Conclusion: Juxtaposition of Crises and Inspirations
Upon brief inspection, it feels that the “crisis of democracy” is neither purely intrinsic nor exogenous, but aggregated. Democracy is not a definitive concept, but an evolving one. The beauty of the coexistence of different forms of democracies is that one can learn from others. As parts of the world go into their second lockdown, the government and people are given space to reflect upon what went wrong; why so many people could not be protected from the virus and why they had to resort once again to extreme measures to address it. Simultaneously, those experiencing more authoritative democracies can contemplate to what extent such attributes can be tolerated before infringing upon democracy itself. Congruently, a brief but serious crisis such as COVID-19 gives democracies the chance to begin progressively rehabilitating their relationship with the marginalized population, the natural world, and ultimately itself, by rethinking economic and institutional normalcy.

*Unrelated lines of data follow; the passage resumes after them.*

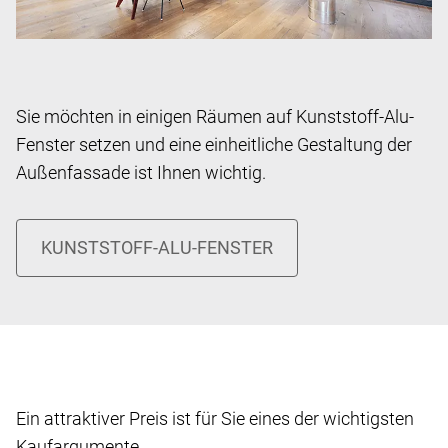
Sie möchten in einigen Räumen auf Kunststoff-Alu-
Fenster setzen und eine einheitliche Gestaltung der
Außenfassade ist Ihnen wichtig.
Ein attraktiver Preis ist für Sie eines der wichtigsten
Kaufargumente.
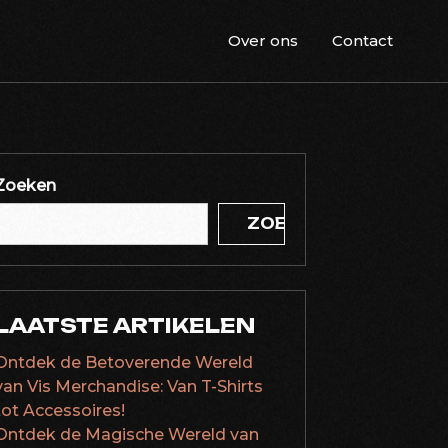
Over ons
Contact
Zoeken
ZOEKEN
LAATSTE ARTIKELEN
Ontdek de Betoverende Wereld
van Vis Merchandise: Van T-Shirts
tot Accessoires!
Ontdek de Magische Wereld van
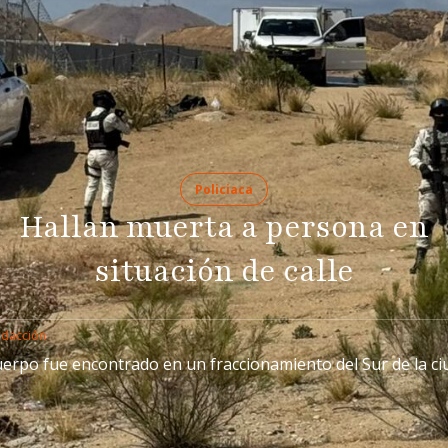
Policiaca
Hallan muerta a persona en
situación de calle
edacción
uerpo fue encontrado en un fraccionamiento del Sur de la c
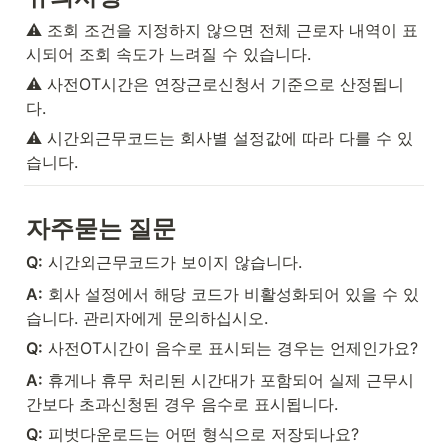
⚠️ 조회 조건을 지정하지 않으면 전체 근로자 내역이 표
시되어 조회 속도가 느려질 수 있습니다.
⚠️ 사전OT시간은 연장근로신청서 기준으로 산정됩니
다.
⚠️ 시간외근무코드는 회사별 설정값에 따라 다를 수 있
습니다.
자주묻는 질문
Q:
 시간외근무코드가 보이지 않습니다.
A:
 회사 설정에서 해당 코드가 비활성화되어 있을 수 있
습니다. 관리자에게 문의하십시오.
Q:
 사전OT시간이 음수로 표시되는 경우는 언제인가요?
A:
 휴게나 휴무 처리된 시간대가 포함되어 실제 근무시
간보다 초과신청된 경우 음수로 표시됩니다.
Q:
 피벗다운로드는 어떤 형식으로 저장되나요?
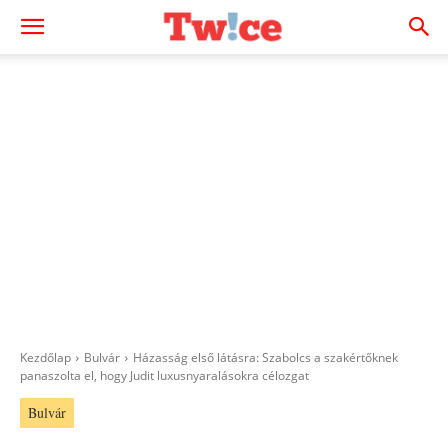
Kezdőlap
Bulvár
Házasság első látásra: Szabolcs a szakértőknek
panaszolta el, hogy Judit luxusnyaralásokra célozgat
Bulvár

Additionally, democracies can further reinvigorate themselves by reflecting upon the archaic discussion on its practical flaws, rationalizing the relationship between professional influence and popular adamancy while precluding any return to oligarchy or full authoritarianism. Finally, democracies can take inspiration from the democratic movements in non-democratic states. The struggles in Hong Kong and Thailand are not far cries but reflexive of the crises of democracy. There, protestors are demanding for the very virtues that have been diminishing in democratic societies; governmental accountability, individual autonomy, and collective respectability, amongst others. These are the values that should first be recovered in striving to leave a better world for posterity.